Debido al intenso lobby de la industria, la Comisión Europea ha ido postergando la adopción de medidas sobre los disruptores endocrinos o alteradores hormonales que son necesarias para proteger nuestra salud. El plazo que la propia Comisión estableció para aprobar una regulación al respecto venció en diciembre de 2013. Sin embargo, para dilatar la toma de decisiones ahora ha lanzado una consulta pública para recabar las inquietudes de los ciudadanos. Como la Comisión Europea ha diseñado una consulta muy técnica, la alianza de organizaciones EDC-Free Europe, en la que participa ISTAS-CCOO, ha lanzado una plataforma online para facilitar que los ciudadanos envíen respuestas previamente elaboradas a la Comisión.

Esta es la única oportunidad que tendrás de dar tu opinión y exigir la urgente eliminación de las sustancias que alteran el sistema hormonal de nuestras vidas y proteger así nuestra salud.

Te llevará menos de 5 minutos actuar. Solo tienes que rellenar tus datos y en 4 sencillos pasos tu opinión se enviará directamente a la Comisión Europea. 
Actúa aquí: http://www.no2hormonedisruptingchemicals.org/es

¿Por qué tenemos que actuar ahora con urgencia?

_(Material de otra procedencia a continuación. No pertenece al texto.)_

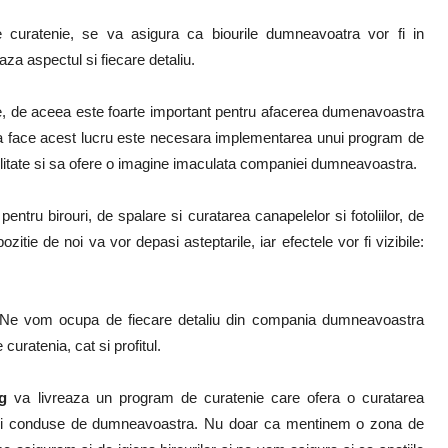
 curatenie, se va asigura ca biourile dumneavoatra vor fi in
za aspectul si fiecare detaliu.
ate, de aceea este foarte important pentru afacerea dumenavoastra
u a face acest lucru este necesara implementarea unui program de
ilitate si sa ofere o imagine imaculata companiei dumneavoastra.
ntru birouri, de spalare si curatarea canapelelor si fotoliilor, de
zitie de noi va vor depasi asteptarile, iar efectele vor fi vizibile:
ja. Ne vom ocupa de fiecare detaliu din compania dumneavoastra
curatenia, cat si profitul.
g
va livreaza un program de curatenie care ofera o curatarea
cerii conduse de dumneavoastra. Nu doar ca mentinem o zona de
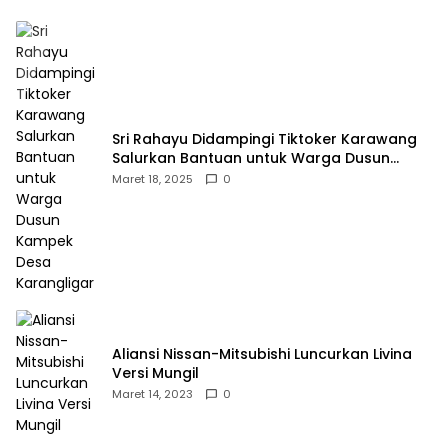
Sri Rahayu Didampingi Tiktoker Karawang
Salurkan Bantuan untuk Warga Dusun
Kampek Desa Karangligar
Maret 18, 2025
0
Aliansi Nissan-Mitsubishi Luncurkan Livina
Versi Mungil
Maret 14, 2023
0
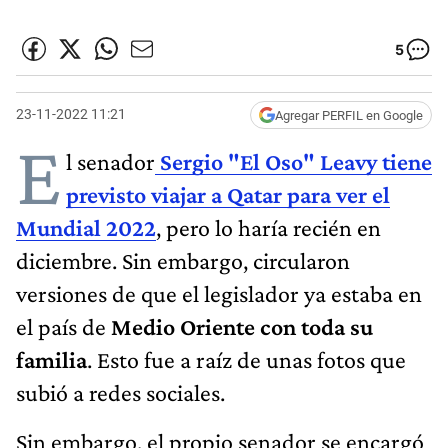
5
23-11-2022 11:21
Agregar PERFIL en Google
E
l senador
Sergio "El Oso" Leavy tiene
previsto viajar a Qatar para ver el
Mundial 2022
, pero lo haría recién en
diciembre. Sin embargo, circularon
versiones de que el legislador ya estaba en
el país de
Medio Oriente con toda su
familia
. Esto fue a raíz de unas fotos que
subió a redes sociales.
Sin embargo, el propio senador se encargó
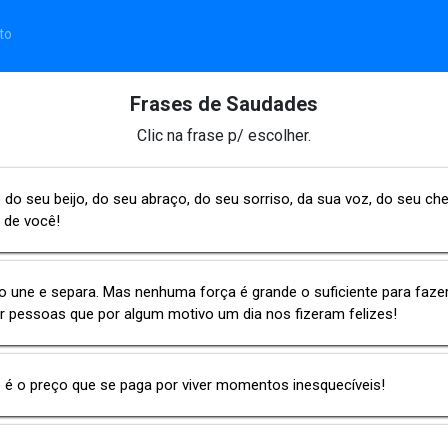
to
Frases de Saudades
Clic na frase p/ escolher.
do seu beijo, do seu abraço, do seu sorriso, da sua voz, do seu che
 de você!
o une e separa. Mas nenhuma força é grande o suficiente para faze
 pessoas que por algum motivo um dia nos fizeram felizes!
é o preço que se paga por viver momentos inesquecíveis!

Las sustancias que alteran el sistema hormonal, conocidas con frecuencia como disruptores endocrinos (EDCs), son sustancias químicas que pueden interferir con las hormonas naturales, los mensajeros químicos de nuestros cuerpos. La evidencia científica vincula los alteradores hormonales con el incremento en las tasas de cánceres hormono-dependientes, como el de mama o el testicular, problemas de fertilidad, diabetes y obesidad, así como también con problemas de aprendizaje y de comportamiento en niños. La exposición a dichas sustancias también altera los sistemas hormonales de la fauna silvestre. La Organización Mundial de la salud (OMS) considera los alteradores hormonales una ‘amenaza global’.

Nuestra exposición cotidiana a estas sustancias – en alimentos, cosméticos, hogares, lugares de trabajo, escuelas y hospitales, para nombrar sólo algunas vías - debe evitarse para proteger la salud de las generaciones presentes y futuras. CCOO ha pedido especialmente la prohibición de la exposición laboral a EDCs de trabajadoras embarazadas y lactantes y en materiales y productos en contacto con alimentos y de uso infantil.

Al participar en la consulta pública estás enviando a la Comisión Europea una importante señal de que hay preocupación ciudadana sobre el tema y apoyo público para que adopten medidas para proteger la salud laboral, la de toda la población y el medio ambiente.